# Vehicle leasing



## readysnowplow (Jun 3, 2009)

I want to lease my vehicle in the off season (now) but I'd like to have a company do it and just pay a fee. Is anyone familiar or have any suggestions?


----------



## iceyman (Mar 1, 2007)

wat kind of vehicle?


----------



## readysnowplow (Jun 3, 2009)

F-250 sd 2005


----------



## grandview (Oct 9, 2005)

I'll lease it. Then pound the snot out of it then run it though the car wash and it will look like new.


----------



## readysnowplow (Jun 3, 2009)

Thanks for the "serious" response about a leasing company.


----------



## grandview (Oct 9, 2005)

readysnowplow;1038682 said:


> Thanks for the "serious" response about a leasing company.
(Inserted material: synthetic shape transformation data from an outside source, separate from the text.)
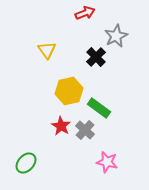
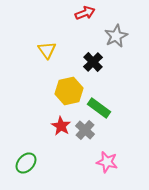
black cross: moved 3 px left, 5 px down
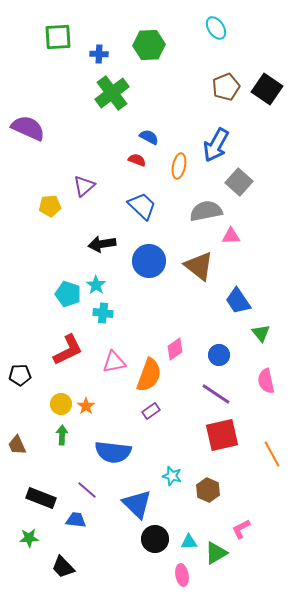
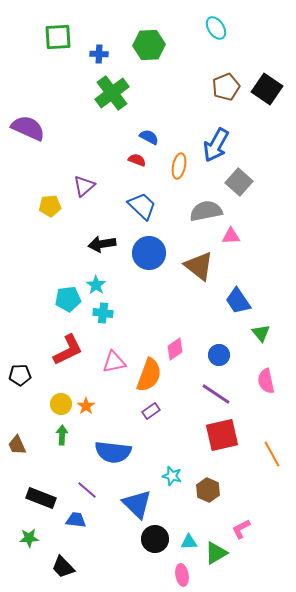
blue circle at (149, 261): moved 8 px up
cyan pentagon at (68, 294): moved 5 px down; rotated 25 degrees counterclockwise
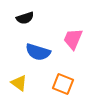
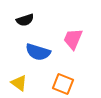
black semicircle: moved 2 px down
We are. Do you really think they will take care of it?


----------



## swtiih (Nov 30, 2008)

grandview may be joking,but I can't see someone leasing/renting your truck and taking very good care of it.


----------



## Pristine PM ltd (Oct 15, 2005)

I agree, it isn't worth the risk.


----------



## Milwaukee (Dec 28, 2007)

grandview;1038679 said:


> I'll lease it. Then pound the snot out of it then run it though the car wash and it will look like new.


Yeah that what most people do.

Or they were cheapskate and change oil once a year.


----------



## wizardsr (Aug 8, 2006)

Add to this the fact that most people that are going to pay to lease a vehicle will want new, not a 5 year old truck that may experience mechanical issues...


----------



## snowguys (Jul 26, 2006)

how much you looking to get?


----------